Scrambling to fill a $2 billion state budget gap, Gov. David Paterson said this week that he expected to have to make mid-year state budgets cuts in health-care and school aid, and planned to urge labor unions to renegotiate existing contracts. Three of the most powerful state labor leaders responded even before the governor got to make a formal request. They said that they have no interest in reopening contracts. “If there’s an incentive being offered in exchange for what they would be giving up, then local leaders may entertain that,” Civil Service Employees Association President Danny Donohue said.
Well, what is in it for them? Perhaps a way to avoid mass layoffs for state employees and maintain state services. Perhaps a way to help contain an ever-widening circle of economic doom and gloom – for public employees, and all who pay their salaries and benefits. The unions certainly have no obligation to renegotiate signed deals, but if the fiscal crisis gets as bad as the governor predicts – $47 billion in deficits over the next four years – it would be in the unions’ best interest to renegotiate.
Taxpayers certainly have an interest in the disposition of those pacts – though it is often hard to tell.

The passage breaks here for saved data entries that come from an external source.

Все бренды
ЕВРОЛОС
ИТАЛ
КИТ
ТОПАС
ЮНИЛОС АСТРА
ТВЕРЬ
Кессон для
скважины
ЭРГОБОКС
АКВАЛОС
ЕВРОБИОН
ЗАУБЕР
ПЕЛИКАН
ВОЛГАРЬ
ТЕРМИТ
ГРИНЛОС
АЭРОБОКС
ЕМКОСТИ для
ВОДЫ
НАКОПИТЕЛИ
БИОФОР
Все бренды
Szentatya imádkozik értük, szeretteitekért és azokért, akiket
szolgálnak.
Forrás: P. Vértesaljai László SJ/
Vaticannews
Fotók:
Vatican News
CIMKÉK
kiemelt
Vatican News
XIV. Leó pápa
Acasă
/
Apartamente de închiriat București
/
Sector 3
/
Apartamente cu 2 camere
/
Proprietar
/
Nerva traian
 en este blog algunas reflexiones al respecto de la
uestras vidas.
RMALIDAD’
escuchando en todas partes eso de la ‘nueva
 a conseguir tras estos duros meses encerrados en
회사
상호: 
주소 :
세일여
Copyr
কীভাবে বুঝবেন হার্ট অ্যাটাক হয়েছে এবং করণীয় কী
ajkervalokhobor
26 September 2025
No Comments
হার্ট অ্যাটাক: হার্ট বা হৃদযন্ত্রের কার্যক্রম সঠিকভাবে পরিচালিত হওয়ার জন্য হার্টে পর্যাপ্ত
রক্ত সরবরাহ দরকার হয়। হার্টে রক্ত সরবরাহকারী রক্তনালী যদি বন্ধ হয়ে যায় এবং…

A conservative think-tank, the Empire Center for Public Policy, has called for an end to the secrecy surrounding contract negotiations with public-employee labor unions. Shining the light of day on public contract negotiations could be an effective way to keep salaries and benefits in check
Often government officials keep details of a negotiation secret until a contract is ratified – when it is too late for the public to have a chance to protest against overly generous deals. The lack of public scrutiny benefits unions during the negotiation.
One example cited in an Empire Center report was the tentative accord reached last month by Westchester County and its largest union, the Civil Service Employees Association Unit 9200. The contract for 4,000 civil service workers – they had been working without one since 2005 – called for a 22 percent raise over six years (retroactive to 2005) and no health-care contributions. The county didn’t release a copy of the memorandum of understanding guiding the contract until six days after the union had mailed out ballots, giving taxpayers, who pay those salaries, no voice until the parameters were already established. (County officials say that under such circumstances the public has a chance to express its opinion – or outrage – before the Board of Legislators weighs in.)

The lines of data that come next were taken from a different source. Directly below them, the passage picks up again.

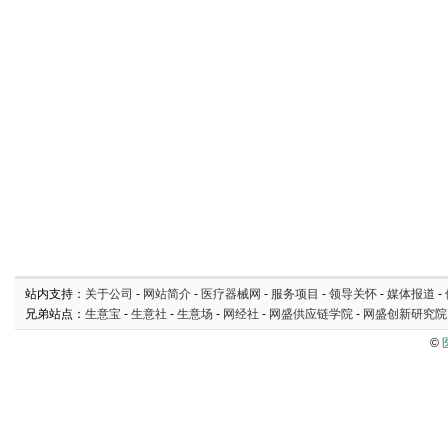
站内支持：
关于公司
-
网站简介
-
医疗器械网
-
服务项目
-
领导关怀
-
媒体报道
-
兄弟站点：
生意宝
-
生意社
-
生意场
-
网经社
-
网盛供应链学院
-
网盛创新研究院
©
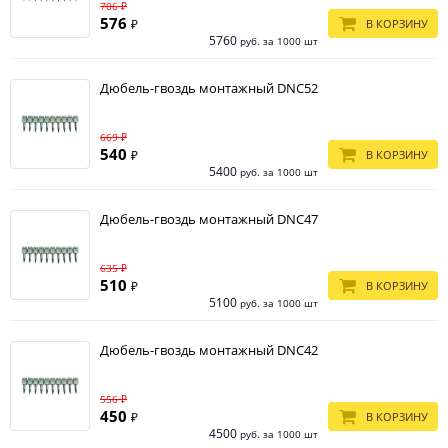
706 ₽
576
₽
В КОРЗИНУ
5760
руб. за 1000 шт
Дюбель-гвоздь монтажный DNC52
669 ₽
540
₽
В КОРЗИНУ
5400
руб. за 1000 шт
Дюбель-гвоздь монтажный DNC47
635 ₽
510
₽
В КОРЗИНУ
5100
руб. за 1000 шт
Дюбель-гвоздь монтажный DNC42
556 ₽
450
₽
В КОРЗИНУ
4500
руб. за 1000 шт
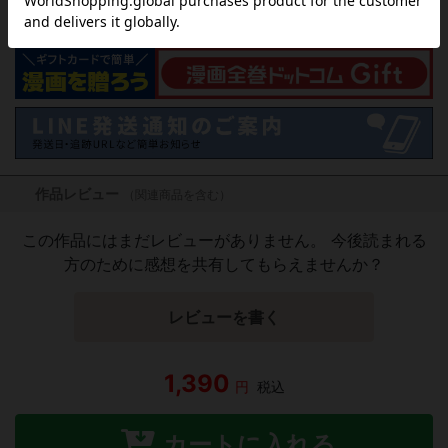
気になる商品を登録
作品レビュー
（関連商品を含む）
この作品にはまだレビューがありません。 今後読まれる
方のために感想を共有してもらえませんか？
レビューを書く
1,390
円
税込
カートに入れる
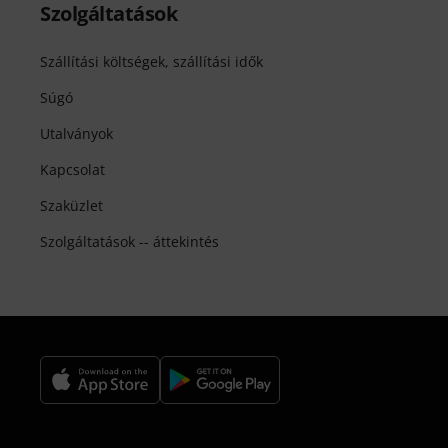
Szolgáltatások
Szállítási költségek, szállítási idők
Súgó
Utalványok
Kapcsolat
Szaküzlet
Szolgáltatások -- áttekintés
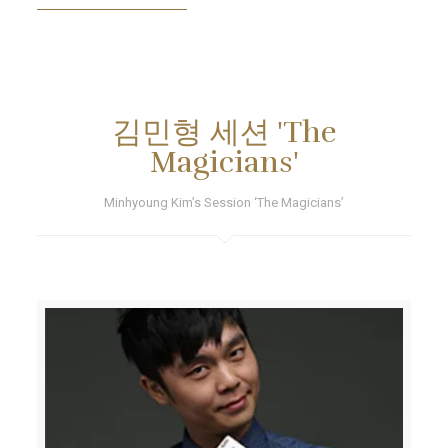
김민형 세션 'The
Magicians'
Minhyoung Kim’s Session ‘The Magicians’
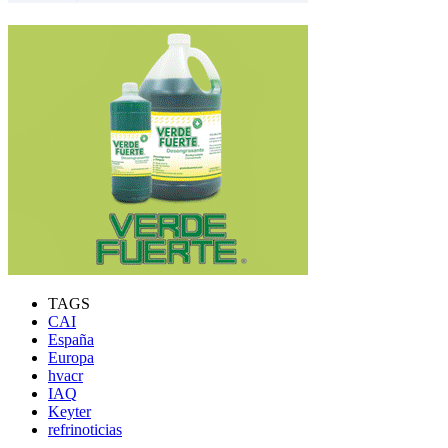
TAGS
CAI
España
Europa
hvacr
IAQ
Keyter
refrinoticias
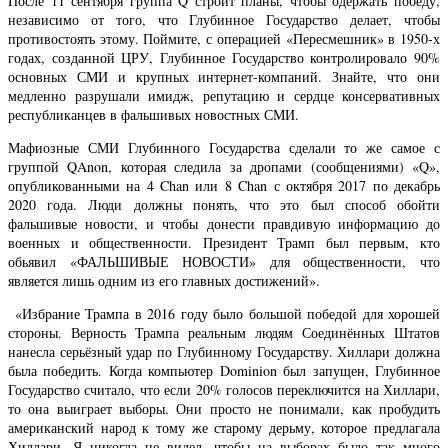
После 11 сентября группа Q строит планы, чтобы одержать победу,
независимо от того, что Глубинное Государство делает, чтобы
противостоять этому. Поймите, с операцией «Пересмешник» в 1950-х
годах, созданной ЦРУ, Глубинное Государство контролировало 90%
основных СМИ и крупных интернет-компаний. Знайте, что они
медленно разрушали имидж, репутацию и сердце консервативных
республиканцев в фальшивых новостных СМИ.
Мафиозные СМИ Глубинного Государства сделали то же самое с
группой QAnon, которая следила за дропами (сообщениями) «Q»,
опубликованными на 4 Chan или 8 Chan с октября 2017 по декабрь
2020 года. Люди должны понять, что это был способ обойти
фальшивые новости, и чтобы донести правдивую информацию до
военных и общественности. Президент Трамп был первым, кто
обьявил «ФАЛЬШИВЫЕ НОВОСТИ» для общественности, что
является лишь одним из его главных достижений».
«Избрание Трампа в 2016 году было большой победой для хорошей
стороны. Верность Трампа реальным людям Соединённых Штатов
нанесла серьёзный удар по Глубинному Государству. Хиллари должна
была победить. Когда компьютер Dominion был запущен, Глубинное
Государство считало, что если 20% голосов переключится на Хиллари,
то она выиграет выборы. Они просто не понимали, как пробудить
американский народ к тому же старому дерьму, которое предлагала
Хиллари. Я никогда не видел, чтобы на выборах было так много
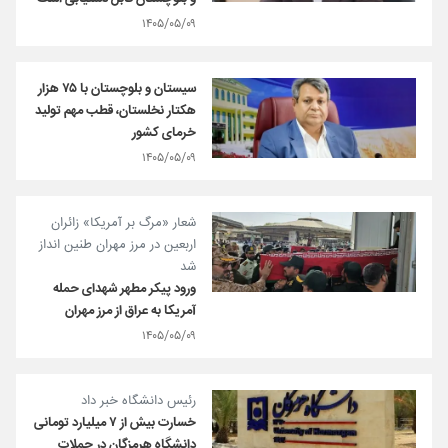
۱۴۰۵/۰۵/۰۹
سیستان و بلوچستان با ۷۵ هزار
هکتار نخلستان، قطب مهم تولید
خرمای کشور
۱۴۰۵/۰۵/۰۹
شعار «مرگ بر آمریکا» زائران
اربعین در مرز مهران طنین انداز
شد
ورود پیکر مطهر شهدای حمله
آمریکا به عراق از مرز مهران
۱۴۰۵/۰۵/۰۹
رئیس دانشگاه خبر داد
خسارت بیش از ۷ میلیارد تومانی
دانشگاه هرمزگان در حملات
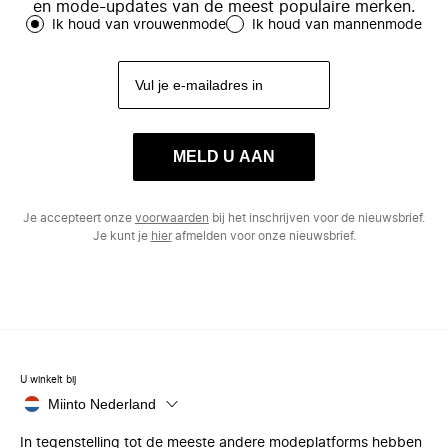
en mode-updates van de meest populaire merken.
Ik houd van vrouwenmode
Ik houd van mannenmode
MELD U AAN
Je accepteert onze
voorwaarden
bij het inschrijven voor de nieuwsbrief.
Je kunt je
hier
afmelden voor onze nieuwsbrief.
U winkelt bij
Miinto Nederland
In tegenstelling tot de meeste andere modeplatforms hebben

This brings us to Ossining, where teachers have been working without a contract since June and have now reached an impasse in negotiations with the school district. A lawyer for the school board told Journal News staff writer Robert Marchant that issues beyond the district’s control – such as a possible double-digit cut in state aid – were impacting the negotiations.
How could state budget issues not impact negotiations? The teachers’ union, and every other public employee union, should take note:
Everything is on the negotiating table right now, because it has to be.